▸ Your goal: Where in the material does the word "НОМЕР" appear? Copy each line that has it.
Raw data section start
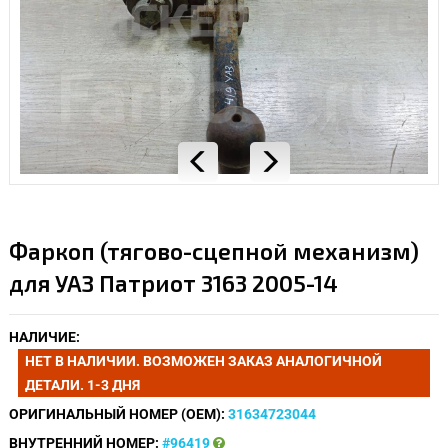
Фаркоп (тягово-сцепной механизм)
для УАЗ Патриот 3163 2005-14
НАЛИЧИЕ:
НЕТ В НАЛИЧИИ. ВОЗМОЖЕН ЗАКАЗ АНАЛОГИЧНОЙ
ДЕТАЛИ. 1-3 ДНЯ
ОРИГИНАЛЬНЫЙ НОМЕР (OEM):
31634723044
ВНУТРЕННИЙ НОМЕР:
#96419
Raw data section end
▸ Your solution:
ОРИГИНАЛЬНЫЙ НОМЕР (OEM):
ВНУТРЕННИЙ НОМЕР:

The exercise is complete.